An examination of the results of the chosen experiments reveals a
consistent effect of sentence context. In nearly every study, the contextually
appropriate meaning shows greater facilitation immediately following the
ambiguous word, though the effect is rarely significant. The meta-analysis
shows the effect to be significant across experiments thereby supporting the
Biased Activation account of lexical access. This result lends support to the
interactive account of language processing.
Method
Studies
The psychological literature was searched for experimental tests of the
Independent Access hypothesis. Psychological Abstracts was searched for
relevant articles and dissertations, and Social Science Citations was searched
for references to two early studies: Swinney (1979) and Onifer and Swinney
(1981). Seven studies were found that used priming, semantic contexts, and
tested the hypothesis after no delay between the ambiguous word and the
target word (footnote 1). Among these studies, 18 separate tests of the
hypothesis were reported.
A common problem for meta-analysis is that studies that do not find
significant effects may not be published. Hence, a meta-analysis is typically
biased toward positive effects. This is known at the "file drawer problem".

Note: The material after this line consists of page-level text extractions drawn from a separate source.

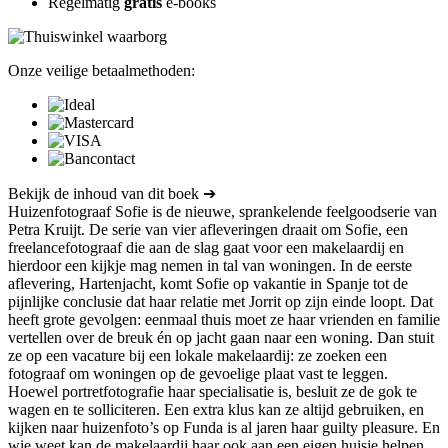
Regelmatig
gratis
e-books
Onze veilige betaalmethoden:
Bekijk de inhoud van dit boek ➔
Huizenfotograaf Sofie is de nieuwe, sprankelende feelgoodserie van
Petra Kruijt. De serie van vier afleveringen draait om Sofie, een
freelancefotograaf die aan de slag gaat voor een makelaardij en
hierdoor een kijkje mag nemen in tal van woningen. In de eerste
aflevering, Hartenjacht, komt Sofie op vakantie in Spanje tot de
pijnlijke conclusie dat haar relatie met Jorrit op zijn einde loopt. Dat
heeft grote gevolgen: eenmaal thuis moet ze haar vrienden en familie
vertellen over de breuk én op jacht gaan naar een woning. Dan stuit
ze op een vacature bij een lokale makelaardij: ze zoeken een
fotograaf om woningen op de gevoelige plaat vast te leggen.
Hoewel portretfotografie haar specialisatie is, besluit ze de gok te
wagen en te solliciteren. Een extra klus kan ze altijd gebruiken, en
kijken naar huizenfoto’s op Funda is al jaren haar guilty pleasure. En
wie weet kan de makelaardij haar ook aan een eigen huisje helpen.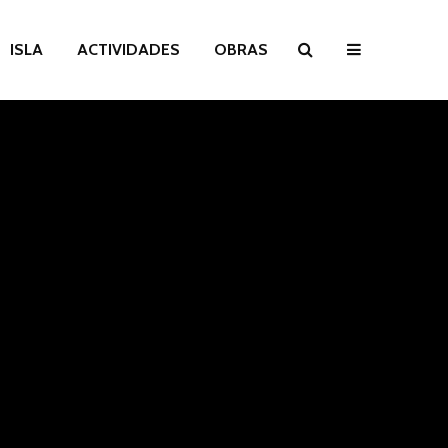
ISLA
ACTIVIDADES
OBRAS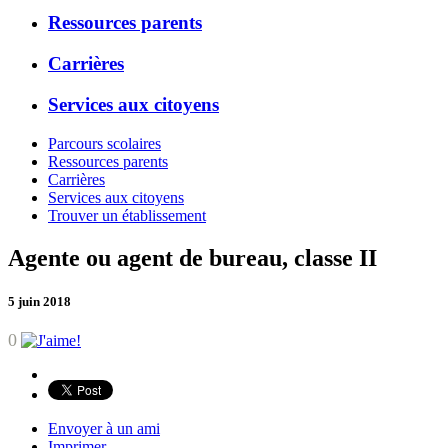
Ressources parents
Carrières
Services aux citoyens
Parcours scolaires
Ressources parents
Carrières
Services aux citoyens
Trouver un établissement
Agente ou agent de bureau, classe II
5 juin 2018
0
Envoyer à un ami
Imprimer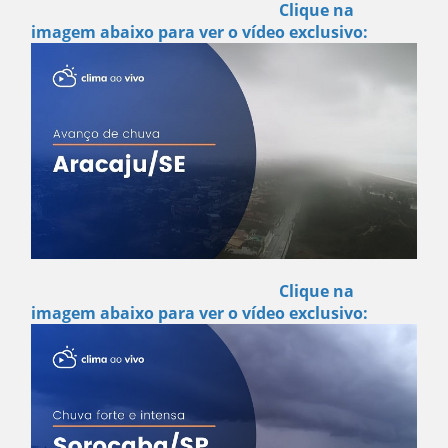
Clique na
imagem abaixo para ver o vídeo exclusivo:
Clique na
imagem abaixo para ver o vídeo exclusivo: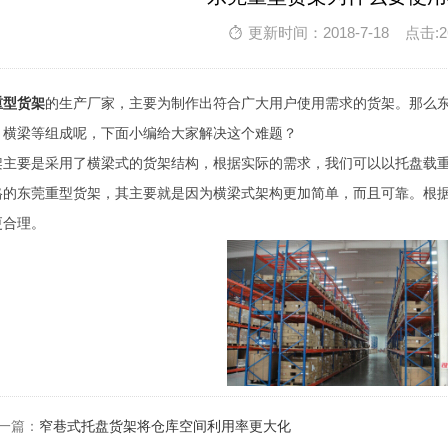
更新时间：2018-7-18 点击:2
重型货架
的生产厂家，主要为制作出符合广大用户使用需求的货架。那么
、横梁等组成呢，下面小编给大家解决这个难题？
架主要是采用了横梁式的货架结构，根据实际的需求，我们可以以托盘载
格的东莞重型货架，其主要就是因为横梁式架构更加简单，而且可靠。根
更合理。
一篇：
窄巷式托盘货架将仓库空间利用率更大化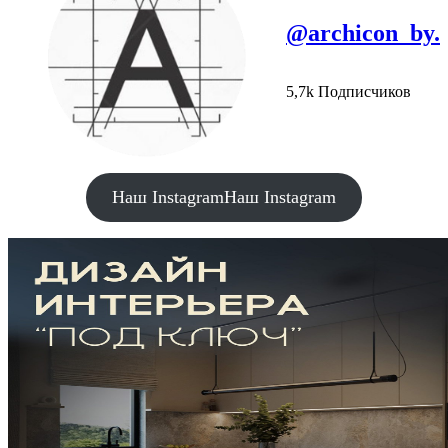
@archicon_by.
5,7k Подписчиков
Наш Instagram
Наш Instagram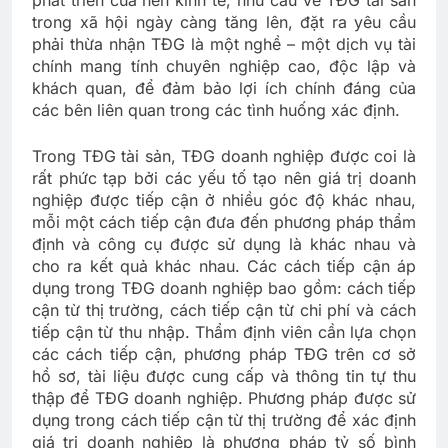
trong xã hội ngày càng tăng lên, đặt ra yêu cầu
phải thừa nhận TĐG là một nghề – một dịch vụ tài
chính mang tính chuyên nghiệp cao, độc lập và
khách quan, để đảm bảo lợi ích chính đáng của
các bên liên quan trong các tình huống xác định.
Trong TĐG tài sản, TĐG doanh nghiệp được coi là
rất phức tạp bởi các yếu tố tạo nên giá trị doanh
nghiệp được tiếp cận ở nhiều góc độ khác nhau,
mỗi một cách tiếp cận đưa đến phương pháp thẩm
định và công cụ được sử dụng là khác nhau và
cho ra kết quả khác nhau. Các cách tiếp cận áp
dụng trong TĐG doanh nghiệp bao gồm: cách tiếp
cận từ thị trường, cách tiếp cận từ chi phí và cách
tiếp cận từ thu nhập. Thẩm định viên cần lựa chọn
các cách tiếp cận, phương pháp TĐG trên cơ sở
hồ sơ, tài liệu được cung cấp và thông tin tự thu
thập để TĐG doanh nghiệp. Phương pháp được sử
dụng trong cách tiếp cận từ thị trường để xác định
giá trị doanh nghiệp là phương pháp tỷ số bình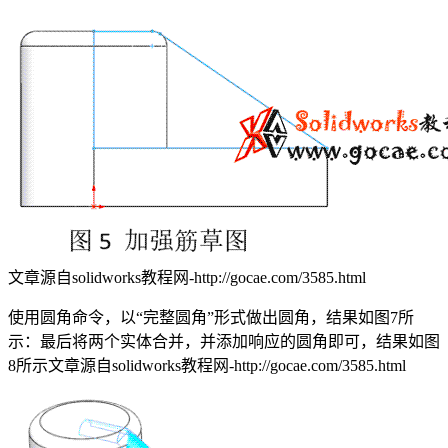
文章源自solidworks教程网-http://gocae.com/3585.html
使用圆角命令，以“完整圆角”形式做出圆角，结果如图7所
示：最后将两个实体合并，并添加响应的圆角即可，结果如图
8所示
文章源自solidworks教程网-http://gocae.com/3585.html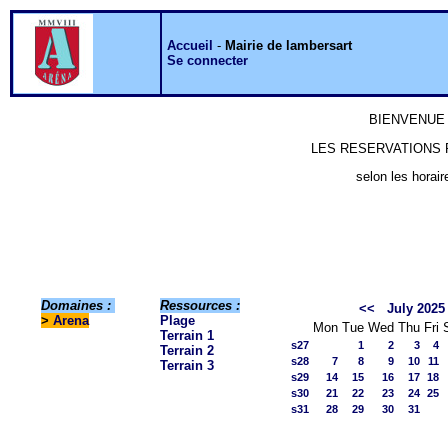
Accueil
-
Mairie de lambersart
Se connecter
BIENVENUE 
LES RESERVATIONS P
selon les horair
Domaines :
Ressources :
<<
July 2025
>
Arena
Plage
Mon
Tue
Wed
Thu
Fri
Terrain 1
s27
1
2
3
4
Terrain 2
s28
7
8
9
10
11
Terrain 3
s29
14
15
16
17
18
s30
21
22
23
24
25
s31
28
29
30
31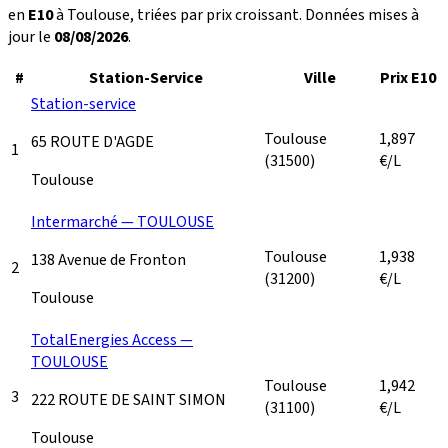
en
E10
à Toulouse, triées par prix croissant. Données mises à
jour le
08/08/2026
.
#
Station-Service
Ville
Prix E10
Station-service
Toulouse
1,897
65 ROUTE D'AGDE
1
(31500)
€/L
Toulouse
Intermarché — TOULOUSE
Toulouse
1,938
138 Avenue de Fronton
2
(31200)
€/L
Toulouse
TotalEnergies Access —
TOULOUSE
Toulouse
1,942
3
222 ROUTE DE SAINT SIMON
(31100)
€/L
Toulouse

However, this bias may not operate here. In the literature on lexical access,
Independent Access, the null hypothesis, has been a well established result,
so null effects can be reported with confidence as replications of this result. It is unlikely, therefore, that a nonsignificant effect would preclude
publication.
The procedure followed in each experiment was similar. In most
studies, the subject listened to sentences presented over a pair of head
phones. Following the ambiguous word, a visual lexical decision or naming
task would occur. For lexical decision, a word or nonword string was
displayed on a screen in front of the subject. The subject responded yes if
it were a word and no if it were not a word. For the naming task, a word was
displayed, and the subject read the word aloud. The time taken to respond in
either task was recorded.
In three experiments, however, both the sentences and the targets
were presented visually (Kintsch & Mross, 1985: experiments 2 and 3; Van
Petten & Kutas, 1987: experiment 1). Each sentence was displayed one word
at a time in the center of the screen. Following the ambiguous word, a target
was presented in the same location, flanked by rows of asterisks. The
presentation rate for the sentence contexts varied between experiments. The
effect of this procedural manipulation will be discussed later.
The materials were less similar across studies. The materials typically
consisted of a set of individual sentences ending in an ambiguous word and a
set of target words for each sentence: one related to each meaning of the
ambiguous word, and perhaps several control words. Other studies presented
the sentences in paragraph form, or embedded the ambiguous word in the
middle of a sentence.
The length and frequency of targets words, important factors
themselves in lexical access (Just & Carpenter, 1980), were controlled in
either of two ways. Some studies matched the length and frequency of the
words representing to each meaning of the ambiguous word. Analysis then
consisted of comparing the reaction time to the target for one meaning against
the time for the other meaning. Other studies developed a control word,
matched for length and frequency, for each target. Analysis then consisted of
finding the differences between target words and their controls, and then
comparing the amounts of facilitation for each target word.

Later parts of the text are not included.